Segment Start: Input data
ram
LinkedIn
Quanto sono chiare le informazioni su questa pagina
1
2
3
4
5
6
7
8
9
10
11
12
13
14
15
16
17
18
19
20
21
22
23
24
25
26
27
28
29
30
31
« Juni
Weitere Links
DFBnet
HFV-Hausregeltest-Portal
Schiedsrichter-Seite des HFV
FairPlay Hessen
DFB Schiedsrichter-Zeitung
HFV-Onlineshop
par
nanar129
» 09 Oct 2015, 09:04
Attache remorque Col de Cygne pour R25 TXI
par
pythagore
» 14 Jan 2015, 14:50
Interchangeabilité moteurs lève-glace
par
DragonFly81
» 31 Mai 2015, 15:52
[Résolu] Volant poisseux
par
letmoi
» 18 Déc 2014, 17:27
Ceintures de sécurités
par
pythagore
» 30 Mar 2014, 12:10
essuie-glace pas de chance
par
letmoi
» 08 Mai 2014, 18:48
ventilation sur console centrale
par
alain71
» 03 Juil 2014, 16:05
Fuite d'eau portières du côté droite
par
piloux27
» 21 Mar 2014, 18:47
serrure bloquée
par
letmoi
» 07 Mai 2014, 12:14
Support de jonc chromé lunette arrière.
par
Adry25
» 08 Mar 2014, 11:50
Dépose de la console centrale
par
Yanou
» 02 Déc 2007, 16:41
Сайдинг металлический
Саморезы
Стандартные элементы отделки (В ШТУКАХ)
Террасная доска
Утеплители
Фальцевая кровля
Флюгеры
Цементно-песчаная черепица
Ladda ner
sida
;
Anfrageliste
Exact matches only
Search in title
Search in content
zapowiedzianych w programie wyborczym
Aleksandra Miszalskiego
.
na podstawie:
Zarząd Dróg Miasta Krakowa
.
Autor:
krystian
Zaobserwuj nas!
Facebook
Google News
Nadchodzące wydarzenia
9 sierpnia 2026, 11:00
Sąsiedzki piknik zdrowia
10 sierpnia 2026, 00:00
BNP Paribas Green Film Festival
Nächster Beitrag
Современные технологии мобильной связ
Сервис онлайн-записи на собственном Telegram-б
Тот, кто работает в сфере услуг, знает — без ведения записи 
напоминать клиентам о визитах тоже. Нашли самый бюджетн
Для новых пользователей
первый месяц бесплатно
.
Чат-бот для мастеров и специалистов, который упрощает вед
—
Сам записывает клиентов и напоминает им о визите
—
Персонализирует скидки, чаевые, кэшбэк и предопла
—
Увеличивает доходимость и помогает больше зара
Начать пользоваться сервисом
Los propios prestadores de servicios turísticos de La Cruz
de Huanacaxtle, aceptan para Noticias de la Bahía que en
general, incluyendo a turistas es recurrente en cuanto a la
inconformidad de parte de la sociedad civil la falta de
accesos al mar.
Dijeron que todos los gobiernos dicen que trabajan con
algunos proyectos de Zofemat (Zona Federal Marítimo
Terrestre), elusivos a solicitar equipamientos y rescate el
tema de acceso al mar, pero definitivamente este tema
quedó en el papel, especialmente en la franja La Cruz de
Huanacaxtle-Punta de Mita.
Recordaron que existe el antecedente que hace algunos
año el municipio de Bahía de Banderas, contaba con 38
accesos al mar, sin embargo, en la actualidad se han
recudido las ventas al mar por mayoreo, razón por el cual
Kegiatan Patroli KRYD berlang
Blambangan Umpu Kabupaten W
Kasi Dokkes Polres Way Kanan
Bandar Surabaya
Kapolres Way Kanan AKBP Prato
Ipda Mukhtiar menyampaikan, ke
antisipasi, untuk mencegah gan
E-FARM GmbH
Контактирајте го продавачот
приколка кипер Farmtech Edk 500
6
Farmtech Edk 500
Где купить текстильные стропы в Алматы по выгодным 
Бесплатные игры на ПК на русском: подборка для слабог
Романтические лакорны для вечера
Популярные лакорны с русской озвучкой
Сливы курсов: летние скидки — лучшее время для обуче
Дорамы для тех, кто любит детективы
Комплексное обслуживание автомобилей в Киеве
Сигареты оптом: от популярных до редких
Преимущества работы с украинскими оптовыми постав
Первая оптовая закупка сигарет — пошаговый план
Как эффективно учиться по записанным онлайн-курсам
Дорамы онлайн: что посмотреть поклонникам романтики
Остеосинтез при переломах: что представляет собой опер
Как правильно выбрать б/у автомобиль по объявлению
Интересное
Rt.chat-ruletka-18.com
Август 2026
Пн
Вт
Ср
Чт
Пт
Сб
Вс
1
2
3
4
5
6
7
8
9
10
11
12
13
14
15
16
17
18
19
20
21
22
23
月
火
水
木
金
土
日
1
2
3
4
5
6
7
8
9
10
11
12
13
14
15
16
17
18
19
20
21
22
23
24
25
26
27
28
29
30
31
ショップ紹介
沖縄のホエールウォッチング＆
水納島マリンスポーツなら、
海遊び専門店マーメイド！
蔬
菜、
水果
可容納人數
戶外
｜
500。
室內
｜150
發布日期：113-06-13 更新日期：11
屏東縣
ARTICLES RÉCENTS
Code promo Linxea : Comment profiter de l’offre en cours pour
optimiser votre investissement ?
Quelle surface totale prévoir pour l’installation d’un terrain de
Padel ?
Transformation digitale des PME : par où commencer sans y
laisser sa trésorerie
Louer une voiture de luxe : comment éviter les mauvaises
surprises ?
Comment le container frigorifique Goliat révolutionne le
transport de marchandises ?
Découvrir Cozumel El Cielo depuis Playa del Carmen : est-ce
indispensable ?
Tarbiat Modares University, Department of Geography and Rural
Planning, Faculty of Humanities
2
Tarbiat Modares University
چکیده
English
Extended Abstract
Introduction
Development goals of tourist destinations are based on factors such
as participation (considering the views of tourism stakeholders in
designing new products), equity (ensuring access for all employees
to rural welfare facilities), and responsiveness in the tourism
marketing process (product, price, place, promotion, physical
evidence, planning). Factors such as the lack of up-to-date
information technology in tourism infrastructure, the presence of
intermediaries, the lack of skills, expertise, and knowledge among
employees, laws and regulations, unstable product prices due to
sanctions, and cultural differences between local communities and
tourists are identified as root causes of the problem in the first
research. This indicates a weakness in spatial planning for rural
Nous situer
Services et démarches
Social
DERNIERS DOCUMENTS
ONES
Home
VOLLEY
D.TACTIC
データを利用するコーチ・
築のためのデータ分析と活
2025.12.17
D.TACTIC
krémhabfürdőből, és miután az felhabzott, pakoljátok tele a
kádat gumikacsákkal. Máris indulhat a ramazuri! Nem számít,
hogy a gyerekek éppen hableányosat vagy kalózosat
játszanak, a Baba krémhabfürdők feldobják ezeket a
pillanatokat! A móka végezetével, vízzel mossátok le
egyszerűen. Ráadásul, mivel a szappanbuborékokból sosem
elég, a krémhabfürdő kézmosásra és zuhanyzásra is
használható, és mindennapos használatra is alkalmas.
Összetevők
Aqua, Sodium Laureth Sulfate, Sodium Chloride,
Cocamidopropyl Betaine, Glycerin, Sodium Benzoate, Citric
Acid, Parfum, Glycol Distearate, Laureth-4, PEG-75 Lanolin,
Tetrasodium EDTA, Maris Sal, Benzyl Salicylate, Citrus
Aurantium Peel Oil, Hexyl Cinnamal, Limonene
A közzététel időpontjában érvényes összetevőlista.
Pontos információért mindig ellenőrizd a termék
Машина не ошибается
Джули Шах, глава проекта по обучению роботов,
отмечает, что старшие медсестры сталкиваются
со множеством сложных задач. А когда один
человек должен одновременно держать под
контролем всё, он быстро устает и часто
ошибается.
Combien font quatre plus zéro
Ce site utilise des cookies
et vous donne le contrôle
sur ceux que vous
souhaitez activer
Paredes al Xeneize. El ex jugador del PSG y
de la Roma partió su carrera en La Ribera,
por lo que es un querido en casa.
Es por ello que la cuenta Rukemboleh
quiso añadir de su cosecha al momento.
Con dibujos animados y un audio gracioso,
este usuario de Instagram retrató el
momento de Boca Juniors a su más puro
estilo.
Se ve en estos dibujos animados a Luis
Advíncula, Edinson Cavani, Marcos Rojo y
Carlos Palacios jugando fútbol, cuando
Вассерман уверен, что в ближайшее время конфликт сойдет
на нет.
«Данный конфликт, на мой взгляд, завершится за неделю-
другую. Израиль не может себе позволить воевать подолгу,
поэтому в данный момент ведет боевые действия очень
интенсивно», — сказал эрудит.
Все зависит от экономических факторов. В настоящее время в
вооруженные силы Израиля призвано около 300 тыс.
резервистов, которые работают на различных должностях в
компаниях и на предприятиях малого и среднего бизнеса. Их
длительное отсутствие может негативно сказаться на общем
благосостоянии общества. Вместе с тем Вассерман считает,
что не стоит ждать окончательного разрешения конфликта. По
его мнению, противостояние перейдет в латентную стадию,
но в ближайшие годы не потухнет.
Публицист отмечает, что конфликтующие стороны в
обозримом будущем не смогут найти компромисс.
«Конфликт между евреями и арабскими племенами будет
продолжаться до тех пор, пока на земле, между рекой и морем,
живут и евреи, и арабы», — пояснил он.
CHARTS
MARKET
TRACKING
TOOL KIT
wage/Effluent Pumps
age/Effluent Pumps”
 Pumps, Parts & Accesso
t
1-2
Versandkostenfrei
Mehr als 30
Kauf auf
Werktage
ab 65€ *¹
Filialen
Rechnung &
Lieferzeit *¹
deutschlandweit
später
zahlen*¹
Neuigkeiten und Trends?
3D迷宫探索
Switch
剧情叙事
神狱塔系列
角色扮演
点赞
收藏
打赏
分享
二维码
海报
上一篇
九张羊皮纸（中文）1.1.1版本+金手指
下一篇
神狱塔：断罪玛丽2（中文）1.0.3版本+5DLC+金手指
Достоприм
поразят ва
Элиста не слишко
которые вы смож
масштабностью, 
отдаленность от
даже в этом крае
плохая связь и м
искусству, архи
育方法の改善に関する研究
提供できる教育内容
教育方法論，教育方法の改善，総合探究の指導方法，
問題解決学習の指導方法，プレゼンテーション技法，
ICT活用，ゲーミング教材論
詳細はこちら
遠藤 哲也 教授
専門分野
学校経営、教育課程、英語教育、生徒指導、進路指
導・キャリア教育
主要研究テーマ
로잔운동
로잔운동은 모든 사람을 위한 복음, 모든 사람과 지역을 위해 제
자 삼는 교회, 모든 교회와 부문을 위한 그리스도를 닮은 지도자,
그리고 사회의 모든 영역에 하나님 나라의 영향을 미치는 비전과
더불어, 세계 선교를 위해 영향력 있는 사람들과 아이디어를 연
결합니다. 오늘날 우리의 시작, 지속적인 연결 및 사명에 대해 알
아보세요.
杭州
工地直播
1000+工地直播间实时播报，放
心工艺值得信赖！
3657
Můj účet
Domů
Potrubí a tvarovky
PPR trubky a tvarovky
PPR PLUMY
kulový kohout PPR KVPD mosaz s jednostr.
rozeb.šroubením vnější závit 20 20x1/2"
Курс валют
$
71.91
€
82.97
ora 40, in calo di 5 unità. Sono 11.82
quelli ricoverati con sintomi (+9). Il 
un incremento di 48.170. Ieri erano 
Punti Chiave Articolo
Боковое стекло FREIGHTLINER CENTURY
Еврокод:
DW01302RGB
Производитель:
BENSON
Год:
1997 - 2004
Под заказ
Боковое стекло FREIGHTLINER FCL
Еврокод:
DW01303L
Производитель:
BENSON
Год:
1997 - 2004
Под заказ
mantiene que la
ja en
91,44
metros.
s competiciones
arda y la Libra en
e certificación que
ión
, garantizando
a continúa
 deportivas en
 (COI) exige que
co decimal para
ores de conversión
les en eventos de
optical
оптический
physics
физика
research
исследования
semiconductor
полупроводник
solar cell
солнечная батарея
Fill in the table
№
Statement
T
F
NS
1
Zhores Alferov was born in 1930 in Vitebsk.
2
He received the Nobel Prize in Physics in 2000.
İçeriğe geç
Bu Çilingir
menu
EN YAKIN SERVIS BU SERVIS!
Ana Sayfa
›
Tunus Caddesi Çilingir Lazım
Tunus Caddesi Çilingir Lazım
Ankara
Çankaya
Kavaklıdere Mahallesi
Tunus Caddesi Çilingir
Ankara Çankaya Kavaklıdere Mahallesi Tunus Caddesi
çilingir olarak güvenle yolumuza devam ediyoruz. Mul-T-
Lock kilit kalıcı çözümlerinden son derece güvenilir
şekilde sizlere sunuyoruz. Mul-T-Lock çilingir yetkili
Segment End: Input data
Task directions: Repeat the entries above verbatim, but only from the line that has "благосостоянии общества. Вместе" down to the line that has "искусству, архи", inclusive.

Answer section:
благосостоянии общества. Вместе с тем Вассерман считает,
что не стоит ждать окончательного разрешения конфликта. По
его мнению, противостояние перейдет в латентную стадию,
но в ближайшие годы не потухнет.
Публицист отмечает, что конфликтующие стороны в
обозримом будущем не смогут найти компромисс.
«Конфликт между евреями и арабскими племенами будет
продолжаться до тех пор, пока на земле, между рекой и морем,
живут и евреи, и арабы», — пояснил он.
CHARTS
MARKET
TRACKING
TOOL KIT
wage/Effluent Pumps
age/Effluent Pumps”
 Pumps, Parts & Accesso
t
1-2
Versandkostenfrei
Mehr als 30
Kauf auf
Werktage
ab 65€ *¹
Filialen
Rechnung &
Lieferzeit *¹
deutschlandweit
später
zahlen*¹
Neuigkeiten und Trends?
3D迷宫探索
Switch
剧情叙事
神狱塔系列
角色扮演
点赞
收藏
打赏
分享
二维码
海报
上一篇
九张羊皮纸（中文）1.1.1版本+金手指
下一篇
神狱塔：断罪玛丽2（中文）1.0.3版本+5DLC+金手指
Достоприм
поразят ва
Элиста не слишко
которые вы смож
масштабностью, 
отдаленность от
даже в этом крае
плохая связь и м
искусству, архи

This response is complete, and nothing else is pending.